A software problem needs two things: clean fuel and a way to turn that fuel into motion without a human pushing every step. The fuel is data — unified, trustworthy, and real-time. The scale is automation — the thin layer on top that turns data into action.
Without both, you don't have a technology business. You have a service business dressing up as one. And the market will figure that out.
The numbers back this up:
Automation can reduce costs by as much as 30% across enterprise processes (Bain & Company, "Most Automation Transformations Fall Short").
Leaders cut process costs by 22% — versus 8% for laggards, and the gap is widening (Bain & Company, "Automation Scorecard 2024").
Data-driven organizations see EBITDA increases of 15 to 25% (Böringer et al.).
AI and automation can absorb 60 to 70% of the activities currently filling employees' time (Chui et al.). Not eliminate the jobs. Free the people inside them.
Translate those numbers into a mid-size wealth firm running at a 25% margin and the math isn't subtle. A 10% reduction in operating expenses is an enterprise-value story, not an efficiency story.
Most of wealth management hasn't picked up on this yet — especially mid-size and large firms. Automation in those firms is atrophied. Not because leaders don't care. Because the muscle hasn't been used. Because every attempt got stuck on the same thing: the data.
I used to spend a lot of money each year building bridges between systems. We should have been building ground.
The ground finally exists. The thing we were simulating a decade ago with integrations and duct tape is a product you can buy today. The excuse is gone.
A few years ago, somebody floated the idea of a Chief Automation Officer. I got the impulse, but it's the wrong instinct. Automation isn't a department. It's everybody's job, same as AI. The advisor is automating client review prep. The ops lead is automating morning recon. The CCO automating attestations. Everybody.
The firms that win this decade won't be the ones with the fanciest strategy. They'll be the ones where everybody is automating the repetitive stuff.
So here's what I hope for you.
Make this the year you automate everything you can. Not because we launched a product on Tuesday, but because the cost of not doing it keeps rising and the cost of doing it keeps falling. Those two lines are about to cross.
If you're a Milemarker customer, Relay is in your hands. Thin automation layer on your unified data.

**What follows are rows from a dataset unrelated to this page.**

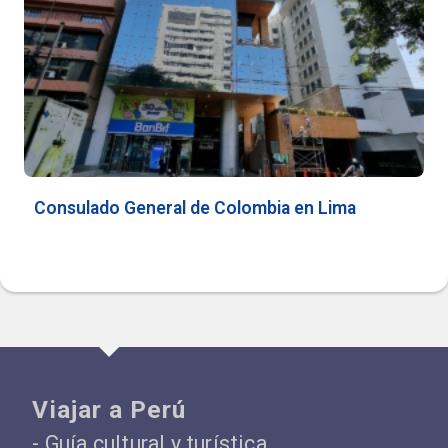
Consulado General de Colombia en Lima
Viajar a Perú
- Guía cultural y turística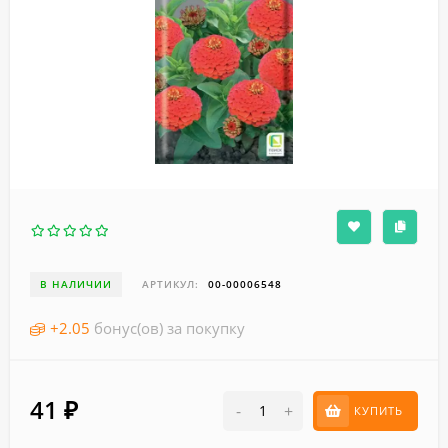
В НАЛИЧИИ
АРТИКУЛ:
00-00006548
+
2.05
бонус(ов) за покупку
41
₽
-
+
КУПИТЬ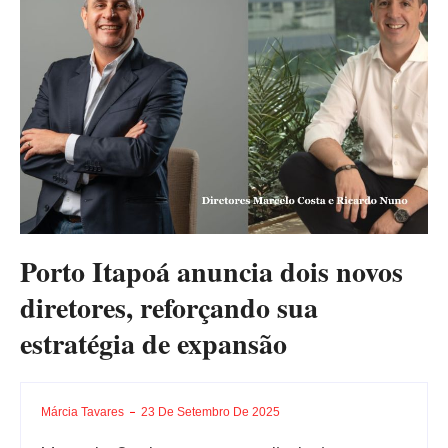
Porto Itapoá anuncia dois novos
diretores, reforçando sua
estratégia de expansão
Márcia Tavares
23 De Setembro De 2025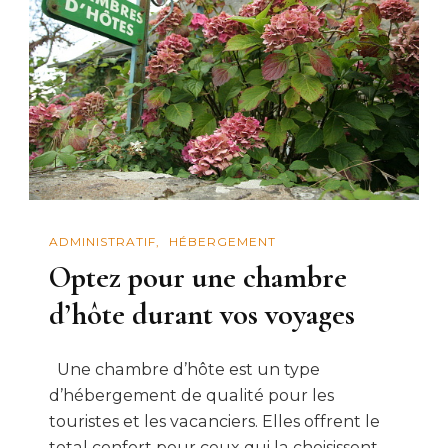
ADMINISTRATIF
HÉBERGEMENT
Optez pour une chambre
d’hôte durant vos voyages
Une chambre d’hôte est un type
d’hébergement de qualité pour les
touristes et les vacanciers. Elles offrent le
total confort pour ceux qui la choisissent.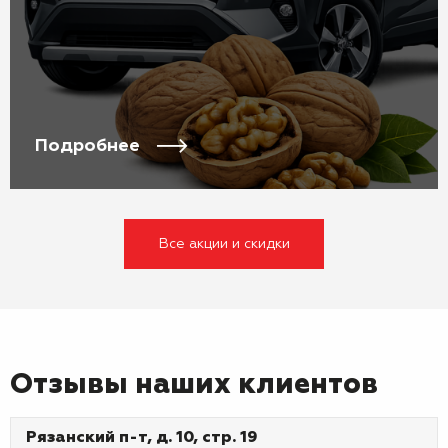
Подробнее
Все акции и скидки
Отзывы наших клиентов
Рязанский п-т, д. 10, стр. 19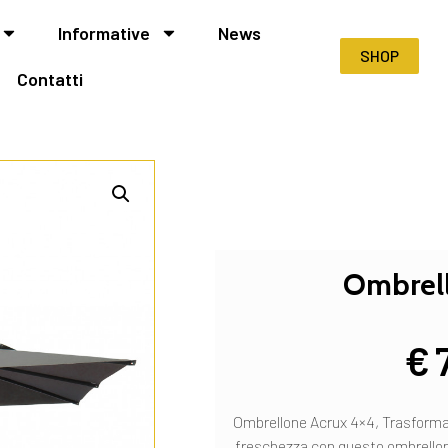
Informative
News
SHOP
Contatti
Ombrel
€
Ombrellone Acrux 4×4, Trasforma i
freschezza con questo ombrellon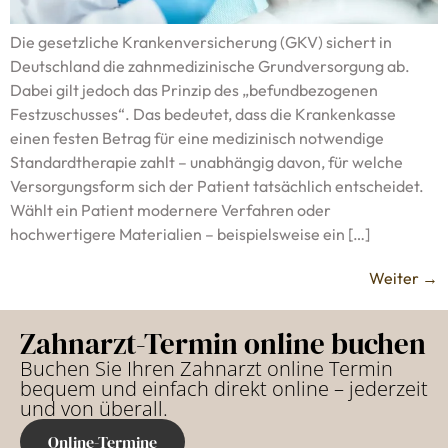
Die gesetzliche Krankenversicherung (GKV) sichert in
Deutschland die zahnmedizinische Grundversorgung ab.
Dabei gilt jedoch das Prinzip des „befundbezogenen
Festzuschusses“. Das bedeutet, dass die Krankenkasse
einen festen Betrag für eine medizinisch notwendige
Standardtherapie zahlt – unabhängig davon, für welche
Versorgungsform sich der Patient tatsächlich entscheidet.
Wählt ein Patient modernere Verfahren oder
hochwertigere Materialien – beispielsweise ein […]
Weiter
→
Zahnarzt-Termin online buchen
Buchen Sie Ihren Zahnarzt online Termin
bequem und einfach direkt online – jederzeit
und von überall.
Online-Termine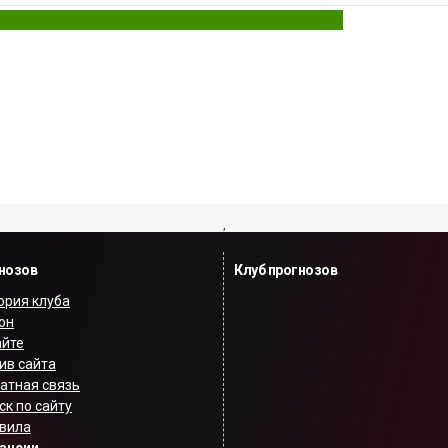
,
гнозов
Клуб прогнозов
ория клуба
он
айте
ив сайта
атная связь
ск по сайту
вила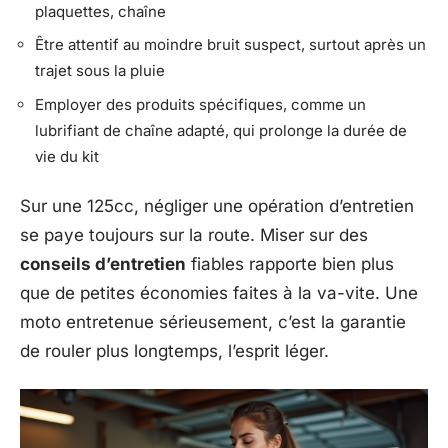
plaquettes, chaîne
Être attentif au moindre bruit suspect, surtout après un
trajet sous la pluie
Employer des produits spécifiques, comme un
lubrifiant de chaîne adapté, qui prolonge la durée de
vie du kit
Sur une 125cc, négliger une opération d’entretien
se paye toujours sur la route. Miser sur des
conseils d’entretien
fiables rapporte bien plus
que de petites économies faites à la va-vite. Une
moto entretenue sérieusement, c’est la garantie
de rouler plus longtemps, l’esprit léger.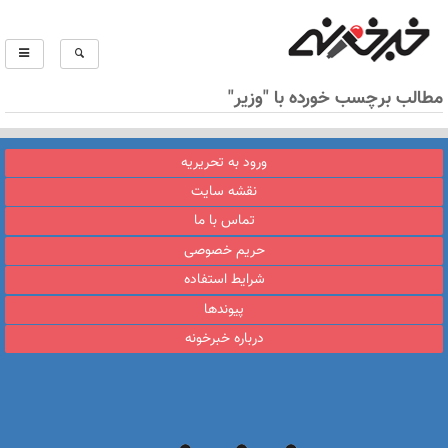
مطالب برچسب خورده با "وزیر"
ورود به تحریریه
نقشه سایت
تماس با ما
حریم خصوصی
شرایط استفاده
پیوندها
درباره خبرخونه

Included in what you already pay.
If you're not, automate anyway. Find one thing that eats an hour of your week and give that hour back. Then find another. Look around at what we're building for the firms we partner with. Get curious about what's possible now that wasn't six months ago.

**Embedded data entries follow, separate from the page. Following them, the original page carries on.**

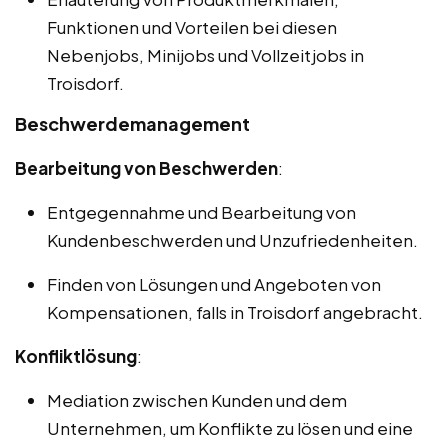
Funktionen und Vorteilen bei diesen
Nebenjobs, Minijobs und Vollzeitjobs in
Troisdorf.
Beschwerdemanagement
Bearbeitung von Beschwerden
:
Entgegennahme und Bearbeitung von
Kundenbeschwerden und Unzufriedenheiten.
Finden von Lösungen und Angeboten von
Kompensationen, falls in Troisdorf angebracht.
Konfliktlösung
:
Mediation zwischen Kunden und dem
Unternehmen, um Konflikte zu lösen und eine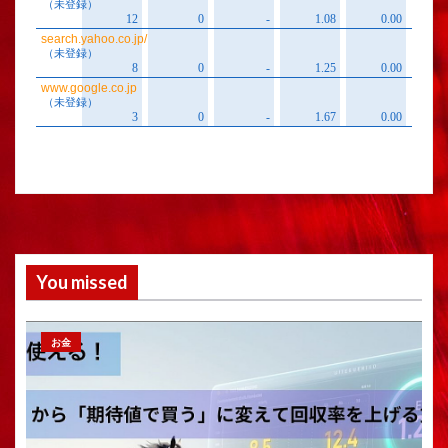
You missed
お金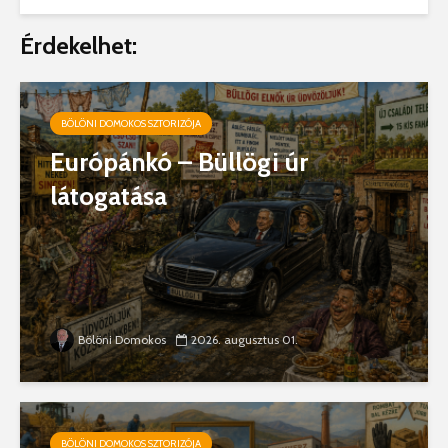
Érdekelhet:
BÖLÖNI DOMOKOS SZTORIZÓJA
Európánkó – Büllögi úr
látogatása
Bölöni Domokos
2026. augusztus 01.
BÖLÖNI DOMOKOS SZTORIZÓJA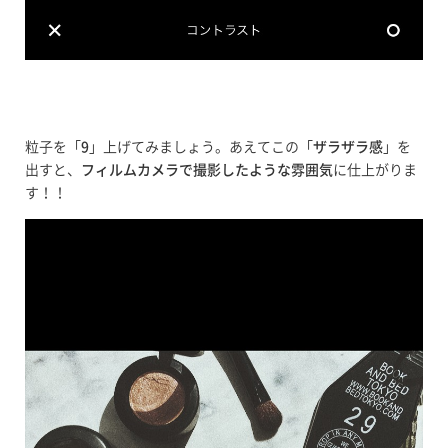
粒子を「
9
」上げてみましょう。あえてこの「
ザラザラ感
」を
出すと、
フィルムカメラで撮影したような雰囲気
に仕上がりま
す！！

Every business is becoming a technology business — whether its leaders have accepted that yet. A technology business needs data as fuel and automation as scale.
Two of those we can sell you.
The third — the conviction that your firm is, in fact, a technology business now — is on you.
Have a great weekend.
References
Bain & Company. "Automation Scorecard 2024: Lessons Learned Can Inform Deployment of Generative AI." Bain & Company, 2024, www.bain.com/insights/automation-scorecard-2024-lessons-learned-can-inform-deployment-of-generative-ai/.
Bain & Company. "Most Automation Transformations Fall Short, Despite Opportunity to Reduce Costs by as Much as 30%." Bain & Company, 13 Mar. 2023, www.bain.com/about/media-center/press-releases/2023/most-automation-transformations-fall-short-despite-opportunity-to-reduce-costs-by-as-much-as-30/.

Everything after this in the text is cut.